Whidbey General Hospital helps fund employee’s criminal defense

Whidbey General Hospital taxpayers are helping fund the criminal defense of a hospital employee, and it has county prosecutors scratching their heads.

Seattle attorney Donna Moniz sits at the defense table in Island County District Court with Linda Gipson, the chief nursing officer who is facing a fourth-degree assault charge.

Gipson has her own defense attorney, Andrew Schwarz of Seattle, but Moniz has been arguing alongside him on many issues before the court in the unusual case. Prosecutors questioned her continued involvement and unsuccessfully tried to limit her participation.

“The circumstances of this litigation are certainly unusual,” Island County Deputy Prosecutor Jacqueline Lawrence wrote in a motion before the court. “A public hospital district appears ready to use public resources to thwart the publicly funded criminal justice system from administering justice.”

Island County Prosecutor Greg Banks echoed her sentiments.

“We are not prosecuting the hospital,” he said. “I wish someone on the hospital board would explain why they are using hospital resources to oppose this prosecution.”

Moniz is charging the public hospital $325 an hour.

District Court Judge Bill Hawkins, however, ruled that Moniz has standing and allowed her to continue taking part in the case. Hospital officials and their attorneys said Moniz is at the table to protect the hospital’s interest.

In court papers, Moniz pointed to an ongoing civil lawsuit against the hospital regarding the alleged assault and the potential for “privilege issues” to come up in a deposition. Schwarz said Moniz is there to protect the hospital in ways he cannot.

When asked why prosecuting someone accused of a crime isn’t in the public’s interest, Moniz said that the hospital’s position has been set by outgoing hospital CEO Tom Tomasino, who has publicly said he believes Gipson is innocent.

Tomasino testified during an earlier hearing that he never actually read the hospital’s investigation into the allegations, but that a fellow administrator spoke to him about it.

Ron Wallin, a member of the hospital board, looked into the issue after being contacted by the South Whidbey Record. He said the hospital’s attorneys advised the administration that someone should be at the court hearings to look out for the interests of the hospital.

In addition, Wallin said the board passed a resolution years ago that obliged the hospital to defend members of the administration in court cases, which he was told includes criminal cases.

“From what I understand, this is pretty much standard throughout all the hospitals in the state,” he said.

Moniz has been successful in arguing for the hospital. She and another attorney for the hospital first became involved in the case after the prosecution subpoenaed the hospital for an investigation into the allegation that Gipson assaulted a restrained patient last summer.

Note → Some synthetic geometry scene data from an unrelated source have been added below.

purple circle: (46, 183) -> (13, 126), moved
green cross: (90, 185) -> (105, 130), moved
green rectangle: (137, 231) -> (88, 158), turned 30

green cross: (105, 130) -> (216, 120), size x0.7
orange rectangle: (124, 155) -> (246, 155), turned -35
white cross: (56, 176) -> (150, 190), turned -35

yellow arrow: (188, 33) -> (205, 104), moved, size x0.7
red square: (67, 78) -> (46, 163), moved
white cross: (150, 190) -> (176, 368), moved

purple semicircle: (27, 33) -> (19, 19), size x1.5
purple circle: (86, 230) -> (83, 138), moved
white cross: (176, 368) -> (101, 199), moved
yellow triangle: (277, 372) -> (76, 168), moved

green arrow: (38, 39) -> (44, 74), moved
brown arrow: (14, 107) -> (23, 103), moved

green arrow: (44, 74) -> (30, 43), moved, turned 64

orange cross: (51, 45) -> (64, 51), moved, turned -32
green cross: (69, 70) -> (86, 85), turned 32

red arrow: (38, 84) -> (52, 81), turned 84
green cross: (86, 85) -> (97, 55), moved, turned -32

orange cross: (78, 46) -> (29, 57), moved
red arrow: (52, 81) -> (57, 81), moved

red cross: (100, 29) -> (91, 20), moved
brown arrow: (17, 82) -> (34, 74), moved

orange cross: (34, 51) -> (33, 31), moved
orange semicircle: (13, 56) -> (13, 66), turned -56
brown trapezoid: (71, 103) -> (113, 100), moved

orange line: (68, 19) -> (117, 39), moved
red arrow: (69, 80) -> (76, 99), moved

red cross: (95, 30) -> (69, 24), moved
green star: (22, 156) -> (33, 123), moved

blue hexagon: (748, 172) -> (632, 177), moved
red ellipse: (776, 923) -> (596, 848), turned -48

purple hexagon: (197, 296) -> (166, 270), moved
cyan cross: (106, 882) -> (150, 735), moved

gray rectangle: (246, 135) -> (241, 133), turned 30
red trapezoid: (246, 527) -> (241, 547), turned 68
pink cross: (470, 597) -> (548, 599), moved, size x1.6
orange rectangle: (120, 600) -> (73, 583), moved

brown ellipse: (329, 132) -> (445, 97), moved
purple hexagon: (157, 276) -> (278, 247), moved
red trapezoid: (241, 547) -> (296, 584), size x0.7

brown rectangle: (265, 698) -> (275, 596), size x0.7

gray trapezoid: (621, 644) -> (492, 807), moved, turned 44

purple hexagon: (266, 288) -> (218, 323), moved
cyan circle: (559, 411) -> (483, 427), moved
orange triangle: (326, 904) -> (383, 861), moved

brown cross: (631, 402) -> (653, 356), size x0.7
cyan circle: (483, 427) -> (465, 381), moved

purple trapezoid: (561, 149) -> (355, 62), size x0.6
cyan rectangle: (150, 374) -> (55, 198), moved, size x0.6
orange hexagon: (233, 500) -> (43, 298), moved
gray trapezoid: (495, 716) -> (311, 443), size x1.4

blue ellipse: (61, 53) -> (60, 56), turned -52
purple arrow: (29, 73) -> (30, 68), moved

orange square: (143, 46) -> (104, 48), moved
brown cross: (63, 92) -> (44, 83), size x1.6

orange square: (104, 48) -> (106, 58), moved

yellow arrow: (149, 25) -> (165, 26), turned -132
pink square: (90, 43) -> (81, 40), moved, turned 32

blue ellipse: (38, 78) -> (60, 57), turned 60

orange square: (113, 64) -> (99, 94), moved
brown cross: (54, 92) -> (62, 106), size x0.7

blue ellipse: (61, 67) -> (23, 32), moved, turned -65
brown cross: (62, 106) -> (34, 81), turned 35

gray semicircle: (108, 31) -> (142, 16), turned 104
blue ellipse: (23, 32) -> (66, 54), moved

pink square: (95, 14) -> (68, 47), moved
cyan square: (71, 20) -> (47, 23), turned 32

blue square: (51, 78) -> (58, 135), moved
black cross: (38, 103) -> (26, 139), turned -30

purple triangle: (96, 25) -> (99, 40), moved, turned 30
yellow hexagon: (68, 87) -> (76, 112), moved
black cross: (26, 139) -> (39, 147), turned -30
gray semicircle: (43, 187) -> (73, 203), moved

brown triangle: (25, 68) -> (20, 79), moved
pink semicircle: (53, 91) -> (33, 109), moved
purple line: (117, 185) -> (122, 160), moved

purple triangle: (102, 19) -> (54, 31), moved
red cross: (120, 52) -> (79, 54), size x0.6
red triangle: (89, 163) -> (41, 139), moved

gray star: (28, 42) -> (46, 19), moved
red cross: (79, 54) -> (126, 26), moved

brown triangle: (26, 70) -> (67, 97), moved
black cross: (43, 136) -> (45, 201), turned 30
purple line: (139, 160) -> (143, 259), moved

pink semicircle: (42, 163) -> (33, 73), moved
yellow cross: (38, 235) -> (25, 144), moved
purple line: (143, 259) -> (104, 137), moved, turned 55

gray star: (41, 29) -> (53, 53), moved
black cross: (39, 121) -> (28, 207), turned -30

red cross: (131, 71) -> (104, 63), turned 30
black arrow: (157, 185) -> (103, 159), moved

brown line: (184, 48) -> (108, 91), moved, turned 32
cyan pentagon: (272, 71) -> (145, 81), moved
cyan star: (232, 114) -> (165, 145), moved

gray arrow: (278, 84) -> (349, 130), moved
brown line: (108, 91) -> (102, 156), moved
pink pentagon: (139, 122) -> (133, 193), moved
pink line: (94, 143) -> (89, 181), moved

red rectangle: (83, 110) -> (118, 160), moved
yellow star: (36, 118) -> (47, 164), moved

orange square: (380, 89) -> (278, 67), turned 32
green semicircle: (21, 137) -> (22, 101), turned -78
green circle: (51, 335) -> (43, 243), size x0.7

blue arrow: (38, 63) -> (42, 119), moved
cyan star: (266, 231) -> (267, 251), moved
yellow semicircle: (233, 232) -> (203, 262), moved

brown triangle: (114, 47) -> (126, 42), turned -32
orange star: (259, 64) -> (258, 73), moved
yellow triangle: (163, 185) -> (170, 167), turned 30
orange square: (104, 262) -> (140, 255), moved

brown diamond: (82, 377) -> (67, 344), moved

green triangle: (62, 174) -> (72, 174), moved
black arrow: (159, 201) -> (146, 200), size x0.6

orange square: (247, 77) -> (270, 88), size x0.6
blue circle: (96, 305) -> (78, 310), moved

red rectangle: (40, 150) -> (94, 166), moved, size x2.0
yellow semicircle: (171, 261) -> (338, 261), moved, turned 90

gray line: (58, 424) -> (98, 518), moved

But Moniz continued her involvement into the case after Hawkins ruled in the hospital’s favor.

Lawrence filed a couple of motions in an attempt to prevent Moniz from taking part in the criminal case. Moniz insisted on being present when Lawrence interviewed one of the witnesses, which the deputy prosecutor argued was inappropriate since Moniz is allied with the defense.

Lawrence wrote that three of the witnesses, who are hospital employees, said they felt intimidated by the hospital administration; two of the witnesses included the hospital’s legal counsel among those whom they felt were intimidating. One of the nurses asked Moniz to leave during an interview with the state Department of Health.

Moniz successfully argued that she should be allowed to attend a witness’s deposition at the witness’s request. She wrote that the deputy prosecutor’s accusations against her were groundless.

“It is this attorney’s practice to confirm witnesses’ obligation to tell the truth,” she wrote. “Hysteria, innuendo and baseless opinions are rampant in this case.”

Hawkins has ruled in the defense’s favor on important issues, but he’s also questioned hospital representatives on some of their actions. He asked an attorney why the hospital made efforts to protect the hospital’s investigation from the prosecutor but didn’t attempt to protect the alleged victim’s medical records from the defense attorney.

Hawkins ultimately allowed the defense to have access to the woman’s hospital records, over the objection of the prosecutor.

Later, the prosecutor tried to subpoena a nurse’s medical records in an attempt to impeach Gipson’s story about the patient assaulting the nurse earlier in the day.

In this case, the hospital objected to the release of the records because of privacy concerns. Hawkins sided with the hospital.

Schwarz said it is perfectly appropriate for Moniz to take part in the case. He said there are “certain issues” she will address in order to protect the hospital from the prosecutor’s reach, such as the privacy of medical records.

Schwarz said he believes the prosecutor and police have been politically motivated in going after Gipson and that there are issues involved that have nothing to do with his client.

“This case would not have been charged in any other county,” he said.

At a hearing earlier this month, Schwarz successfully argued to have the trial moved to April.